The international humanitarian community – with the exception of the organisations already established in Haiti for some time – did not adequately engage with national organizations, civil society, and local authorities. These critically-important partners were therefore not included in strategizing on the response operation, and international actors could not benefit from their extensive capacities, local knowledge, and cultural understanding … This is not a new observation. Exclusion of parts of the population in one way or another from relief activities is mentioned in numerous reports and evaluations.

Why is this lesson so often repeated and so often not learned? Does the answer lie in an aid culture where ‘taking the time to stop and think – to comprehend via dialogue, engagement and sociological research – runs counter to the humanitarian impulse to act’? Our report also discusses a greater concern: the degree to which people in West Africa were treated ‘as a problem – a security risk, culture-bound, unscientific – to be overcome’. 

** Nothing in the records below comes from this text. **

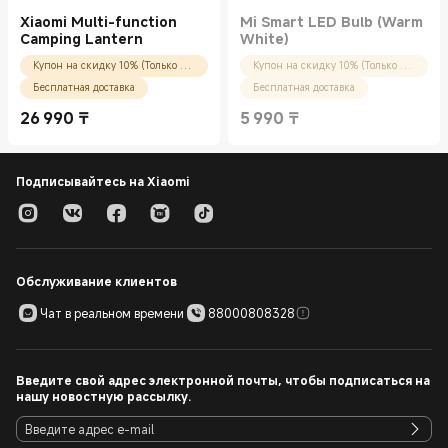
Xiaomi Multi-function
Mi Smart LED Bulb (Warm
Camping Lantern
White)
Купон на скидку 10% (Только для новых пользователей)
Купон на скидку 10% (Только для новых пользователей)
Бесплатная доставка
Бесплатная доставка
26 990
₸
5 990
₸
Current Price ₸26990.00
Current Price ₸5990.00
Подписывайтесь на Xiaomi
Обслуживание клиентов
Чат в реальном времени
88000808328
Введите свой адрес электронной почты, чтобы подписаться на
нашу новостную рассылку.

The ‘oversight’ is hardly an oversight: people in stricken communities ‘were stereotyped as irrational, fearful, violent and primitive; too ignorant to change; victims of their own culture, in need of saving by outsiders’. Perhaps that clash of cultures highlights why we should not expect community engagement to spontaneously break out simply because the problem has been recognised.

Powerful forces work against aid actors engaging with the community during an emergency, leaving us with a lesson that has not been learned even after years of anguished ‘never again’ promises to do better.

Lessons learned are where our analysis of the power dynamics and culture of the international aid system should begin, not where it ends.